Columnist: Okoampa-Ahoofe, Kwame

John Mills and the Politics of Expediency

By Kwame Okoampa-Ahoofe, Jr., Ph.D.

As a veteran educator himself, one expected that President John Evans Atta-Mills’ 2010 State of the Nation Address would have auspiciously fore-grounded education as indubitably the most significant aspect of our national existence. Unfortunately, this signal sector of our political economy was relegated to Number Ten, or so, on the President’s priority list, and then only to be superficially and hastily dispatched in three of four sentences.

One thing, though, became predictably clear – even as he vigorously insisted to the contrary – that with President John Evans [Oguaa Kofi] Atta-Mills, it is absolutely untrue that “Not everything is political,” as he wanted to have his audience believe. And also that it is not necessarily true that: “The challenges that [Ghanaians] face are [, indeed,] challenges [that transcend individual political parties and even the ruling Government] ‘of the day’ itself.’” For needless to say, the former tax wonk of the Legon law faculty demonstrated himself to be, perhaps, the most politically devious human animal on the Ghanaian geopolitical landscape.

And neither did President Mills appear to have much that was substantive by way of creatively thought-out policy to relate to the longsuffering and overtly disaffected Ghanaian teacher. For instance, on the much-touted campaign question of free school-uniform distribution, we learned that the President’s home-region, that is the Central Region, was the very first to benefit from his shamelessly populist attempt at “social welfarism,” with the other remaining regions of the country having to wait on line until the dying months and weeks of 2010.

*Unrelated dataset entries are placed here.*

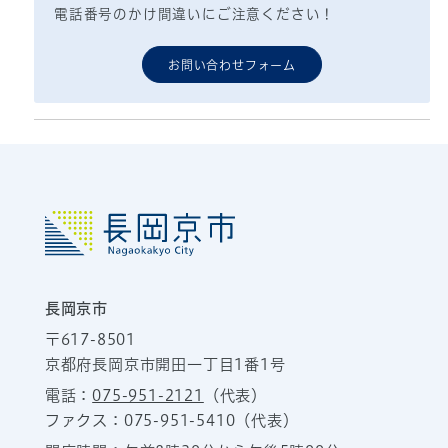
電話番号のかけ間違いにご注意ください！
お問い合わせフォーム
長岡京市
〒617-8501
京都府長岡京市開田一丁目1番1号
電話：
075-951-2121
（代表）
ファクス：075-951-5410（代表）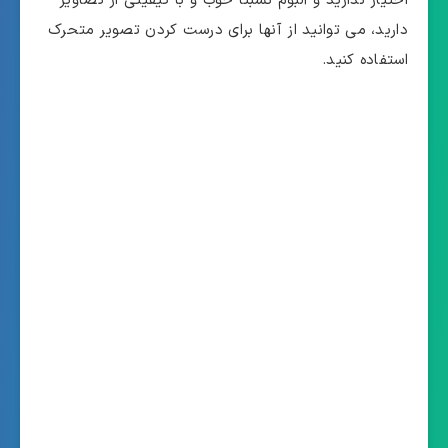
اختیار ندارید و آلبوم نسبتا خوب و با کیفیتی از تصاویر
دارید، می توانید از آنها برای درست کردن تصویر متحرک
استفاده کنید.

This brazen deployment of “tactical nepotism” is, of course, geared towards sealing the electoral support of his kinsmen and women. For as his tendentious “domestic mantra” had it in the heated run-up to the second-round of the 2008 presidential election, “Adepa Ba Ofie a Eye,” loosely translated as “Charity begins at home” or “Blood is thicker than water.”

But that the entire State of the Nation Address was unmistakably predicated on political expediency becomes evident when one critically examines that section of the address devoted to “Members of Parliament.” Here, not unlike the nepotistic prioritization of the Central Region in the distribution of free uniforms to public school pupils, President Mills announced that special office buildings will be constructed for each and every one of the 230 Members of Parliament in their home districts. And what is even more “petro-chemically” striking, each office will also be manned/womanned by a central-government salaried administrative assistant of the concerned MP’s own choosing.

What really makes this arrangement politically expedient is that this time around, funding for the program “will begin [from] constituencies [strategically determined to be] farthest away [removed?] from the national capital – and will proceed progressively until all the 230 constituencies are covered.”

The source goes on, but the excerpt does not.